Ne yapayım şimdi? Bi masal kitabına mı inanayım.. yoksa daha gerçekçi bi masala başlangıç mı yapayım?


                                                                                                    'Once Upon a Time'


Ne yapayım şimdi.. bedeli ne olursa olsun büyüye razıyım mı ben?

Peki benim hikayemin unutulmayacak ayrıntısı ne?
Dilemma*

E.

17.3.13

İçkiye benzer bir şey var bu havalarda..


O halde ayrılık vakti demeli mi artık?

“Yüzünü ıslatmadan ağlayabilir misin?” diye sorar ya Atilla İlhan.. bu aralar ben de kendi kendime ne çok sorar oldum.. zaten bu aralar ne çok kendi kendimle konuşur oldum şaşılası.. 

ağlarsın.. ağlıyorsun.. ama kimse bilmiyor, sen bile.. ne olduğunu anlamıyorsun hem ağlıyorsun hem gidiyorsun bir de üstüne gülüyorsun… açıkça söylemek gerekirse karmaşık bir hikaye benimkisi..

Konuşamıyorum.. zaman yaklaştıkça heyecandan olsa ki ellerim bile buz gibi.. soğuk tenle yazıyorum İstanbul’daki son satırlarımı..
Niye içim bu kadar buruk? Niye üzülüyorum? Bırakmak neden bu kadar zor? Ben neden bu kadar melankolik bir insanım? .. babam pasta yapmayı nereden öğrendi..

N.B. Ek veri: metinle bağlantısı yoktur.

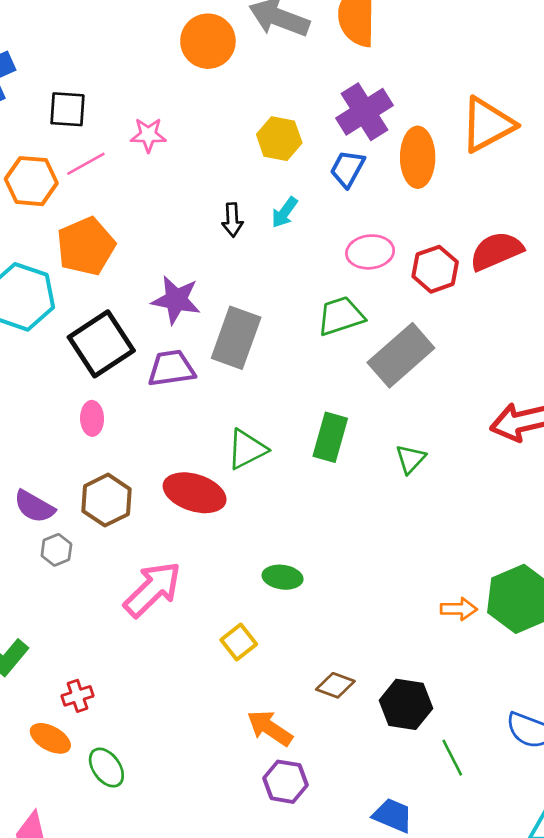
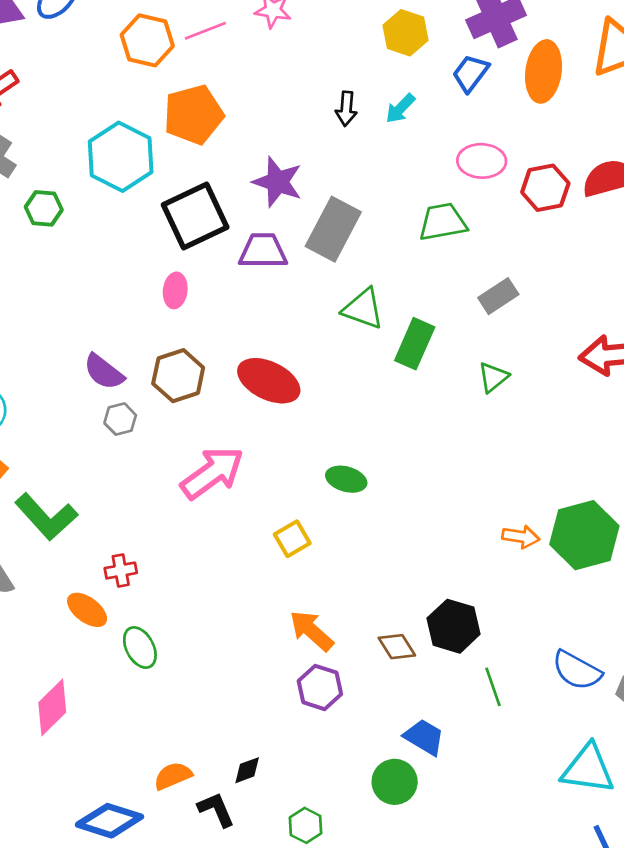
gray rectangle: (401, 355) -> (498, 296), moved, size x0.6
green triangle: (247, 449) -> (363, 309), moved, turned 39
brown diamond: (335, 685) -> (397, 647), moved, turned 30

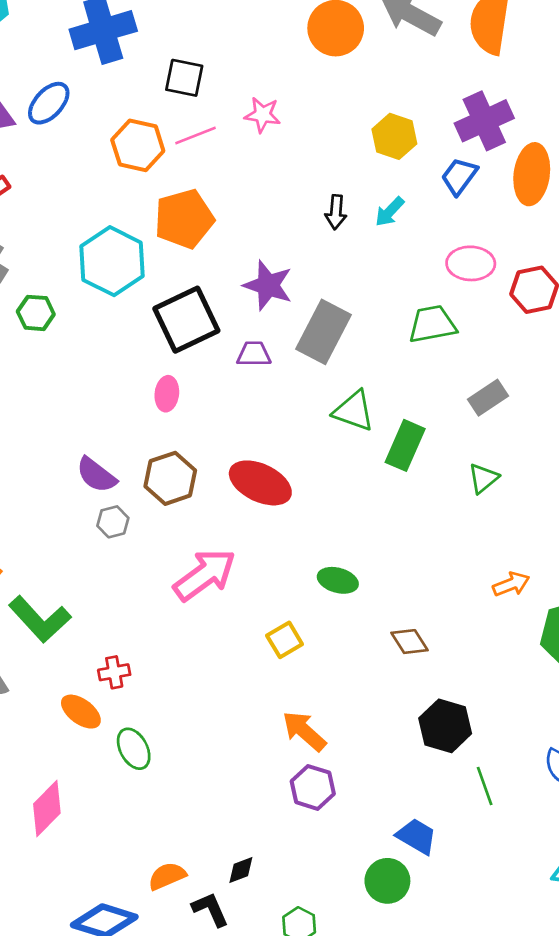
purple trapezoid: (263, 251) -> (254, 354), size x0.7
orange arrow: (521, 537) -> (511, 584), moved, turned -30
brown diamond: (397, 647) -> (410, 642), moved

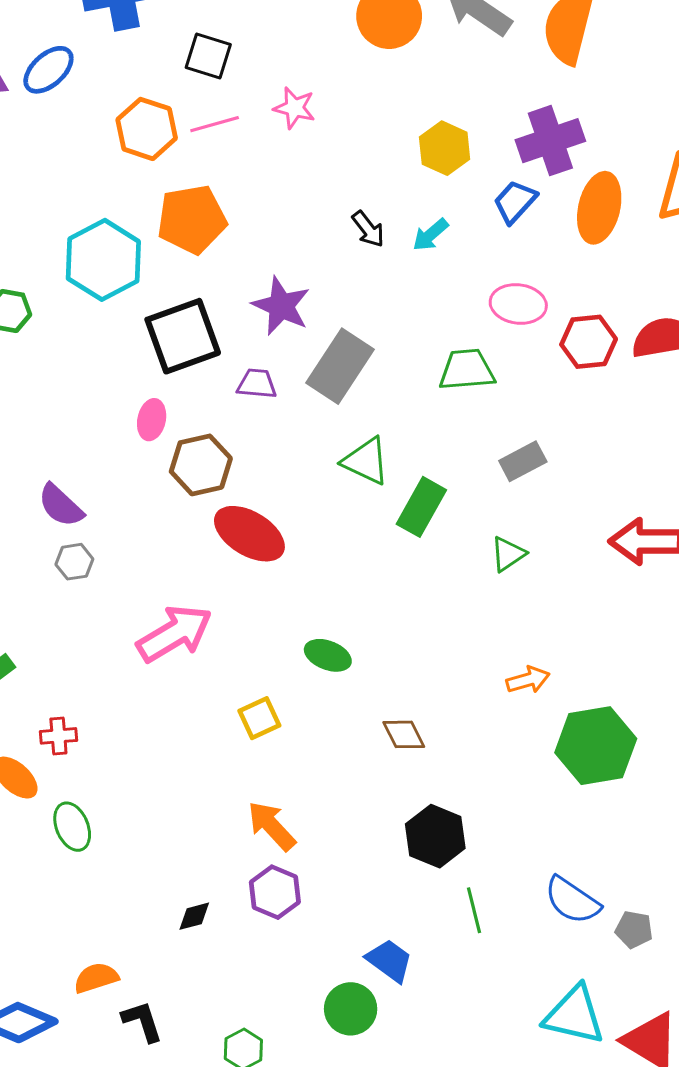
black arrow: (336, 212) -> (368, 229), turned -48
brown hexagon: (170, 478) -> (201, 465), moved
black diamond: (241, 870) -> (194, 916), moved

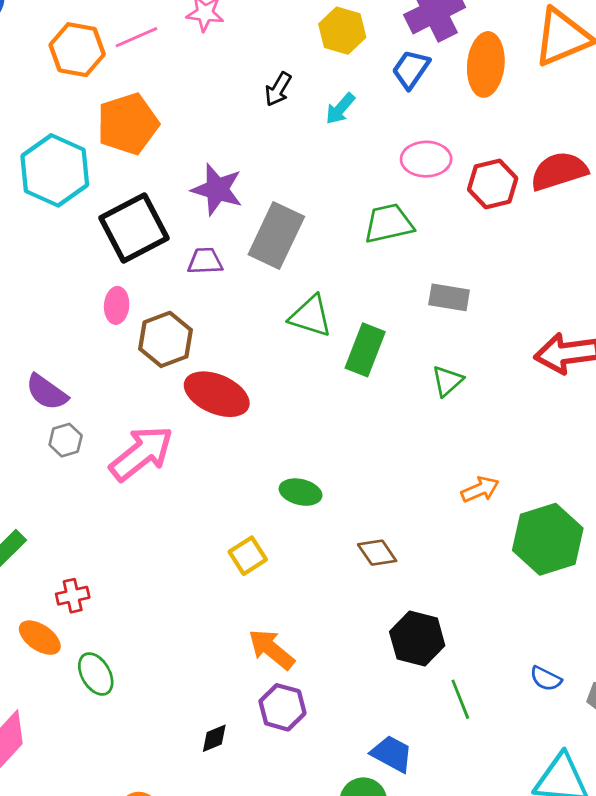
black arrow: (368, 229) -> (278, 89), moved, turned 76
gray rectangle: (523, 461) -> (449, 297), turned 45
pink arrow: (174, 634) -> (141, 453), moved
blue semicircle: (572, 900) -> (546, 679), size x0.6

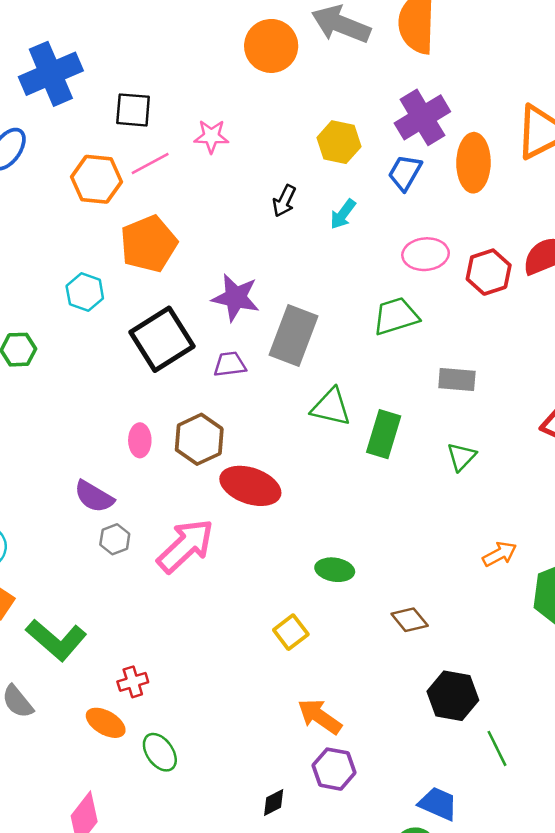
cyan hexagon: (55, 170) -> (85, 292), size x0.6
pink ellipse: (117, 305) -> (140, 440), moved

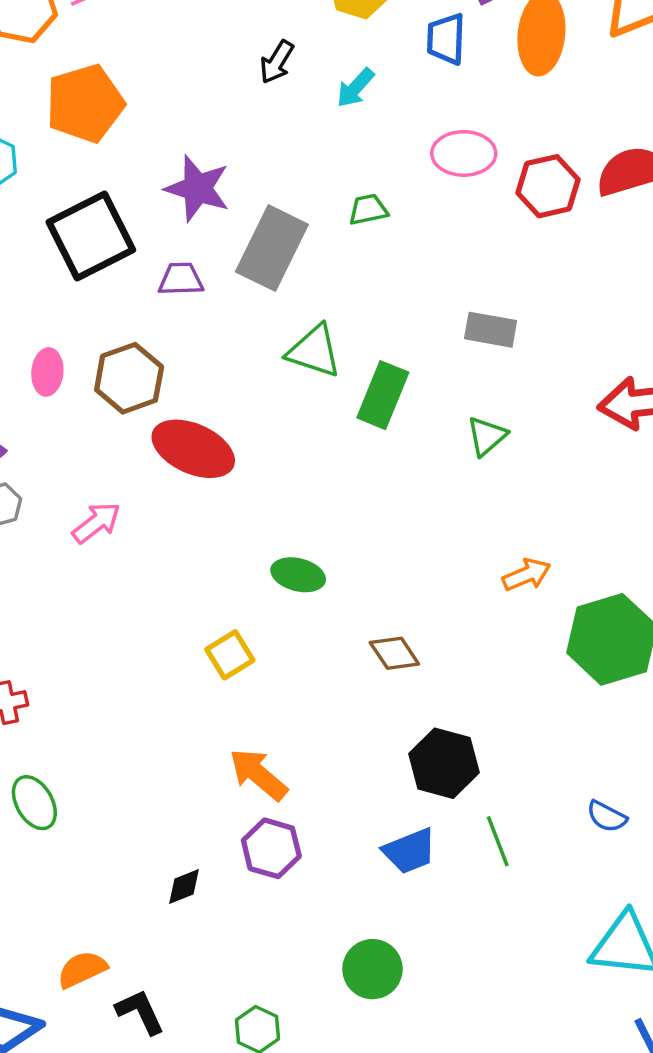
blue trapezoid: (405, 173) -> (446, 39), turned -33
green trapezoid: (396, 316) -> (368, 210), moved, size x0.6
pink arrow: (185, 546) -> (96, 523), size x0.6
blue trapezoid: (438, 804) -> (410, 851), moved, turned 129

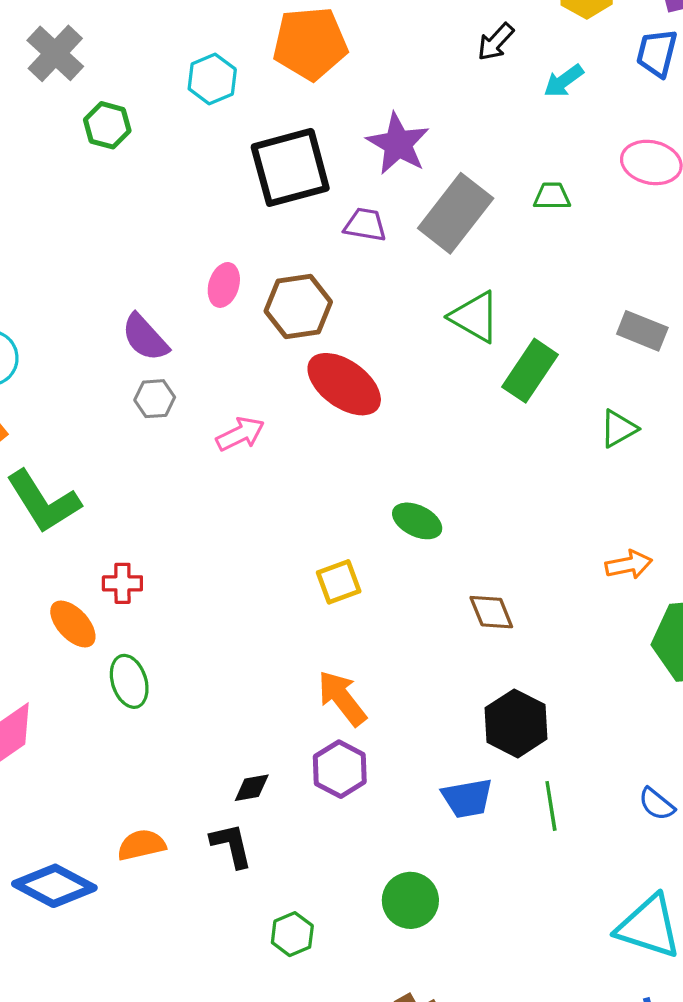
black L-shape: (140, 1012) -> (231, 845), moved

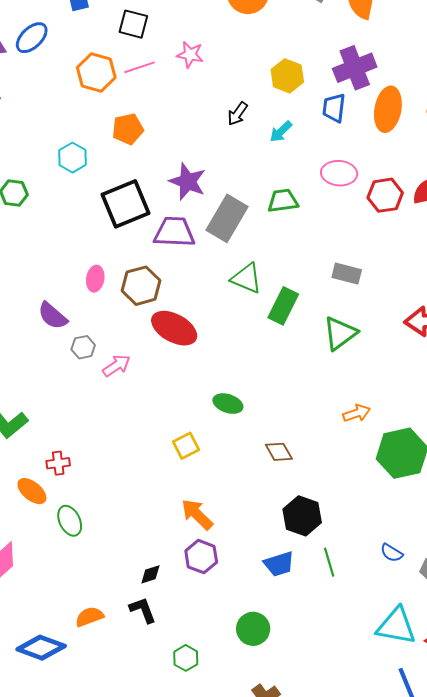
orange pentagon: (310, 43) -> (128, 129), size x0.7
green trapezoid: (552, 196) -> (283, 201), size x1.4
purple trapezoid: (365, 225) -> (174, 232), size x1.6
gray hexagon: (155, 399) -> (83, 347), moved
green triangle: (618, 429) -> (340, 333), size x1.5

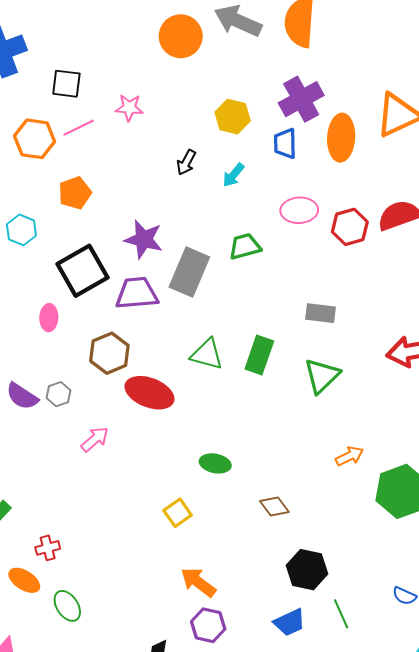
green triangle: (246, 278) -> (207, 354), moved
pink ellipse: (95, 279) -> (49, 318), moved
gray hexagon: (83, 347) -> (59, 394), moved

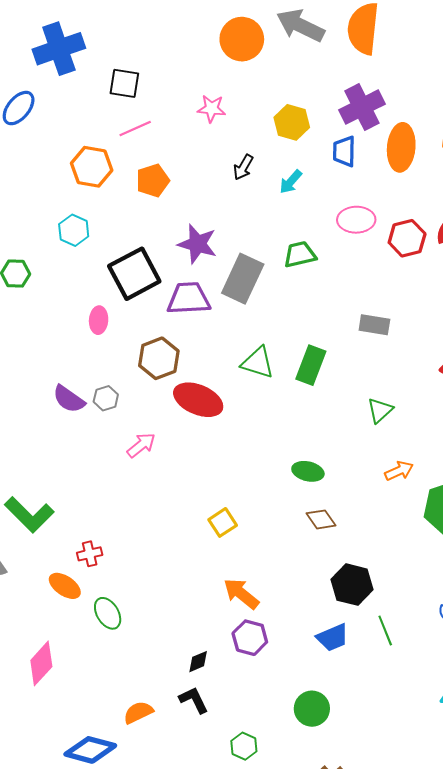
pink star: (129, 108) -> (212, 109), moved
orange hexagon: (35, 139) -> (92, 167), moved
orange pentagon: (75, 193) -> (153, 181), moved
green triangle: (322, 376) -> (380, 410), moved, size x0.7
green ellipse: (215, 463) -> (308, 471), moved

Mutluluk yok mu.. heyecan.. içi içine sığmama halleri.. olmaz mı hiç.. var hem de fazlasıyla.. ama işte.. ‘ama’ diye başlayan ne çok cümle kurdum şu son günlerde!

Tam bi dengesiz ruh hali içindeyim.. güneşli havaya inat yağan sağanak gibiyim.. şu son zamanlarda..
ama yine de gökkuşağın bittiği yerdeki bir küp altının peşinden gidiyorum ben.. bam güm höt zöt diye diye.. kah sinirden köpürerek kah mutluluktan çığlık atarak.. bi umudun, taa çocukluktan kalma bi hayalin peşinden..

O değil de.. gidene güle güle demek kolay da.. gitmeyi beklemek pek bi zormuş..

Bu müzik neden beni hep ağlatıyor mesela.. Mabel “neden tenim adını üşüyor” diye sorarken.. ben neden yine ve yine böyle oluyorum.

.. o zaman sende dursun akrep ve yelkovan.. ben şu zamansızlıkta bi gidip geleyim..


 'Ben şimdi bir yabancı gibi gülümseyen
 Tanımadığın bir ülke gibi
 İçinde yaşamadığın bir zaman gibi
 Tam kendisi gibi mutluluğun
 Beni bekliyorsun
 Ve onu bekliyorsun beni beklerken.'
                                                                                   

E.

16.3.13

Hangisi önce geldi.. müzik mi?

Yoksa.. takvimlerin arasına sıkışmış zaman mı?

Hadi biraz nostalji yapalım.. biz 90lar çocuklarıyız.. 80lerin o hippi havasından çıkmış yarı rock’n roll..

Plakların yanında yeşeren kasetlerin çocuklarıyız.. B yüzü şarkılarını her zaman A yüzü şarkılarına değiştiğim dönemlerden bahsediyorum.. şarkı sözlerini ezberleyebilmek için kaseti ileri geri sara sara canını çıkarttığım zamanlar.. bir de derleme kaset yapma olayı vardı o zamanlar tabi böyle internetten istediğini dinleme falan nerdee.. ama itiraf etmeliyim ki ben hiç derleme kaset doldurtmadım.. ya sevdiğim kasetleri aldım baştan sona defalarca dinledim ya da radyo başında bekledim ^^ anlaşılan kolaya kaçmamışım hiç..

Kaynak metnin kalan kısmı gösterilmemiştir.